“An astute investor whose abilities we highly respect has observed that stock prices are much more volatile than the businesses whose ownership they represent. Thus, well established profitable businesses tend to be stable, consistent, even surprisingly predictable, and are capable of withstanding periods of adversity without lasting damage. In contrast, stock prices are uncertain, variable, capricious, unpredictable and highly responsive to short term transient influences. It is ironic that so many investors devote so much effort to the exceptionally demanding challenge of predicting these volatile short term price movements. We prefer to direct our energies toward accumulating the basic knowledge necessary to identify and value the essentially stable, profitable, superior business enterprises in which we have an investment interest.”
- George Michaelis, 1979 Letter to Investors
The concepts needed to become a successful investor are very simple. As Joel Greenblatt says, “figure out what something is worth and pay a lot less for it.” Doing that over and over will produce outstanding results over time.
I like the highlighted quote above because Michaelis provides the “secret”, if there is such a thing, to successful long term investing. Basically, the key is to understand that market prices fluctuate much more (both up and down) than the true values of the underlying businesses they represent. This was true in 1979 and it remains true now. It’s the reason value investing has worked for the last 100 years plus…

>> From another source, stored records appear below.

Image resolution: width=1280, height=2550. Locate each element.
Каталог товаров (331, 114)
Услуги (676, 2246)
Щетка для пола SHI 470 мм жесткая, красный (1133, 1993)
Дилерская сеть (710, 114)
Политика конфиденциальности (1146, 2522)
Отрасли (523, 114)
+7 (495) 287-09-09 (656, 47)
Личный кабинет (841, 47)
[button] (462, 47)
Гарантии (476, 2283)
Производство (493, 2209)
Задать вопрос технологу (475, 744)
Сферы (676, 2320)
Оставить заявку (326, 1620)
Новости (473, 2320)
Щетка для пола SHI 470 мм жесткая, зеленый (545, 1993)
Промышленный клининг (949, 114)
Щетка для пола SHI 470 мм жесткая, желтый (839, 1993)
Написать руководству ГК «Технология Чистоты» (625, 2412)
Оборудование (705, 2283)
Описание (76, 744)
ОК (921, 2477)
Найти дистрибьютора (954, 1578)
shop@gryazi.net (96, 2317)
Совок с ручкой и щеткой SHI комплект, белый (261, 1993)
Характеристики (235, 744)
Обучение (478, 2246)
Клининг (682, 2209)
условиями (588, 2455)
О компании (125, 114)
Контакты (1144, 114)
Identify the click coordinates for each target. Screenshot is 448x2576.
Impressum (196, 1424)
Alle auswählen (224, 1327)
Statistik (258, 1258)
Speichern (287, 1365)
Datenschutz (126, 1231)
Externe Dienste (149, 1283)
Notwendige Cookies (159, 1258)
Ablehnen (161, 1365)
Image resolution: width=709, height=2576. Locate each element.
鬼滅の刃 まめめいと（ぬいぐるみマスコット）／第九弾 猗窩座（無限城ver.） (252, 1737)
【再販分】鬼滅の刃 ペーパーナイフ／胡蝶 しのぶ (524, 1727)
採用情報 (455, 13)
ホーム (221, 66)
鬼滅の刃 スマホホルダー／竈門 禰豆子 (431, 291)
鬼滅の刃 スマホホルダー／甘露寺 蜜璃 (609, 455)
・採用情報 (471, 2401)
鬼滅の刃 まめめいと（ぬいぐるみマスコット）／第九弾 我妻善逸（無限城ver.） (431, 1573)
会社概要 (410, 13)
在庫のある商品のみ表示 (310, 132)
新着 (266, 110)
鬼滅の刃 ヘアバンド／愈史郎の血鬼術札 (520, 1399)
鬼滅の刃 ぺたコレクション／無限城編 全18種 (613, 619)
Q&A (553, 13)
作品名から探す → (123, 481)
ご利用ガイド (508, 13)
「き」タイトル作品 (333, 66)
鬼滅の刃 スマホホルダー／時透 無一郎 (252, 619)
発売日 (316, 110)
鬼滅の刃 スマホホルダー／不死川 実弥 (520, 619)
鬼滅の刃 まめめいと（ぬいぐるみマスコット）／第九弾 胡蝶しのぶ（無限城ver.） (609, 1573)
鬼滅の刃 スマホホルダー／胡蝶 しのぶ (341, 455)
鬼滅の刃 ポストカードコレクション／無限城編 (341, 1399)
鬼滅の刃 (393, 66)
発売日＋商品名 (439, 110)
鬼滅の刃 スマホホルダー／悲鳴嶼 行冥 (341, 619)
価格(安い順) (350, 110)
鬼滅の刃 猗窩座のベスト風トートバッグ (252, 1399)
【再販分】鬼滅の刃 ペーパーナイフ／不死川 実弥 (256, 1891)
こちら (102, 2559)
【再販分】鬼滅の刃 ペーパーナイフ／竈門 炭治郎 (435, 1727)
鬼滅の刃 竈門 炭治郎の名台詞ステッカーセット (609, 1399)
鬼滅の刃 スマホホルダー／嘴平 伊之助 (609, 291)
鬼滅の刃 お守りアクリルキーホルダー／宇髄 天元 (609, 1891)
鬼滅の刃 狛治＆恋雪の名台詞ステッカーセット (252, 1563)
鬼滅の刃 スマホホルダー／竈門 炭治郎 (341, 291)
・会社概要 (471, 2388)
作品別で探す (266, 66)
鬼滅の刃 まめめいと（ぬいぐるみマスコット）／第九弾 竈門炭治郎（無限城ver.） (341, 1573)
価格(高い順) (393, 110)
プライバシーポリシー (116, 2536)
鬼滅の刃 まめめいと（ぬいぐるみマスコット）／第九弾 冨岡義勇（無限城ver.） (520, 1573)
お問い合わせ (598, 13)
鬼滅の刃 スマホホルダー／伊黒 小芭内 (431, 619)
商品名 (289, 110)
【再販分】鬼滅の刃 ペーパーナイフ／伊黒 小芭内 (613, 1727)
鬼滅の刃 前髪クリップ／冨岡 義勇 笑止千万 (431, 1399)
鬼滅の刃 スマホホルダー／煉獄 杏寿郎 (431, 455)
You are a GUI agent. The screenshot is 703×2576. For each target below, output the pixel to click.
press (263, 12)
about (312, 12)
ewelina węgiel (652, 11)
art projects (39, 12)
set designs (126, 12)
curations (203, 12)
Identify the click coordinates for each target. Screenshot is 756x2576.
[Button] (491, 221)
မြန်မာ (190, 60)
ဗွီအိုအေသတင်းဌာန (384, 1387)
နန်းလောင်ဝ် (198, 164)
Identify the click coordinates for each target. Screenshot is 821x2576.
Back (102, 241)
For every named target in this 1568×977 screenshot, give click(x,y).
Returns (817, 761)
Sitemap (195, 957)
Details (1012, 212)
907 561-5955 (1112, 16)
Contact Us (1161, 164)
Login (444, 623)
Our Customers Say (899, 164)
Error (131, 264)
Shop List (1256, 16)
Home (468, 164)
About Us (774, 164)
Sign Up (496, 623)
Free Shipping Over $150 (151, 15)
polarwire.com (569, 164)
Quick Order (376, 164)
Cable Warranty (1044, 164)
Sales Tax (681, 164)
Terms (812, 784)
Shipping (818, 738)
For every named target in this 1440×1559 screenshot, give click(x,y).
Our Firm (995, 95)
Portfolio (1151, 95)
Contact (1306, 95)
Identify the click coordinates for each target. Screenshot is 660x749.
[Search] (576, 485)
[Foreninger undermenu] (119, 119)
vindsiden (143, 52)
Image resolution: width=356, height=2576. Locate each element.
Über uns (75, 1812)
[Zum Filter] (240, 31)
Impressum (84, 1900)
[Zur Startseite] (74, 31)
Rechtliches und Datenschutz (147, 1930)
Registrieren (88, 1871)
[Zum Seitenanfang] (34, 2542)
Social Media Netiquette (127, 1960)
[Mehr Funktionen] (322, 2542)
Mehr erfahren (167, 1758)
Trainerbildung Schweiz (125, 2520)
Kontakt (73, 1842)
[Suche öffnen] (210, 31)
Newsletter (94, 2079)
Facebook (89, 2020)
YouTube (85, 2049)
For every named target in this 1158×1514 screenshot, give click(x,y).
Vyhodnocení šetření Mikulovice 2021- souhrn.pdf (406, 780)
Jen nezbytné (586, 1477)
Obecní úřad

The average stock fluctuates 80% between the 52 week high and the 52 week low each year. The average business doesn’t fluctuate in intrinsic value anywhere near that much on a yearly basis. Here is how we make money as patient investors. Buy when prices are below intrinsic value, and sell when they appreciate to fair value or more. Because of human nature, this phenomenon will always present us with a conveyor belt of new opportunities.
Michaelis mentions how he is surprised why so many people spend so much time on prediction, and very little time on “accumulating basic knowledge” to value businesses. These simple concepts worked for Michaelis, and he averaged 18% annual returns while managing his fund. As Warren Buffett has said, if he taught an investment course, he would teach only two things:
- How to value businesses
- How to think about market prices
Notice there is no course on economics, geopolitical (macro) analysis, technical analysis, or anything else. Just two simple topics that use simple concepts. Understanding those concepts and creating a process to execute daily is what we’re focused on at Base Hit Investing.